Snyder signed the law into effect on Dec. 11, the same day it was passed by the Michigan Legislature. The law prohibits worker contracts that that require union dues or fees for employment.
He told Cavuto that the law would survive any court challenge.
“We’re going to end up winning the lawsuits,” Snyder said. “We may end up losing on some lower court level. Our track record’s really good on this. You just keep moving forward.”
Snyder pointed to the same approach in naming Kevyn Orr, a lawyer who worked on the Chrysler bankruptcy, as city manager for Detroit last week.
Orr takes over next Thursday, the same day the right-to-work legislation kicks in statewide.
“Detroit still has elected representation. I’m the governor of Michigan. It’s not Detroit versus Michigan. It’s Detroit, Michigan,” he said.
The governor told Cavuto that Orr would “make the decisions,” but that the appointment came after Detroit officials were unable to make good on the terms of a consent decree developed last year.
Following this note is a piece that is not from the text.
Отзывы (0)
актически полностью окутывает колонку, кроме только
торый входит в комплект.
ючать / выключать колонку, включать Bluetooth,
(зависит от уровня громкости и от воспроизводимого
“We did this in a very progressive, thoughtful fashion following the law,” Snyder said. “The citizens of Detroit deserve a better answer — and I believe they want a better answer.”
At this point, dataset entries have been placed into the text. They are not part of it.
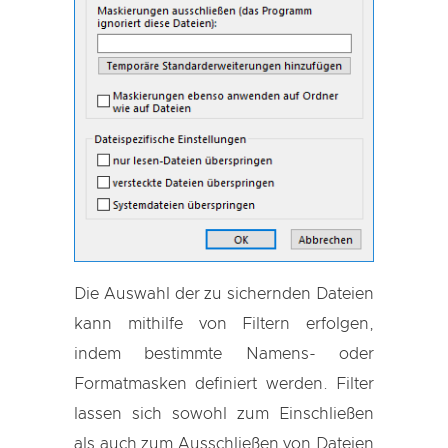
Die Auswahl der zu sichernden Dateien
kann mithilfe von Filtern erfolgen,
indem bestimmte Namens- oder
Formatmasken definiert werden. Filter
lassen sich sowohl zum Einschließen
als auch zum Ausschließen von Dateien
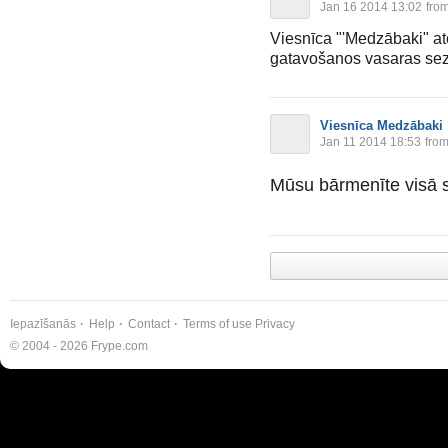
Jan 16 2014 13:02
from
Viesnīca "'Medzābaki" atc
gatavošanos vasaras sez
Viesnīca Medzābaki
Jan 11 2014 18:53
from
Mūsu bārmenīte visā
Iepazīšanās
Help
Contact
Terms of use
Privacy
© 2004 - 2026 Frype.com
He declined to say whether Orr would decide to file bankruptcy.
“That’s one tool in the tool kit,” Snyder said. “I wouldn’t take it off the table, because that wouldn’t be doing my duty. That’s one of the tools that’s available.
“Detroit has many good things going for it,” he added. “There are so many exciting things that, if we resolve this, Detroit’s got a bright future.”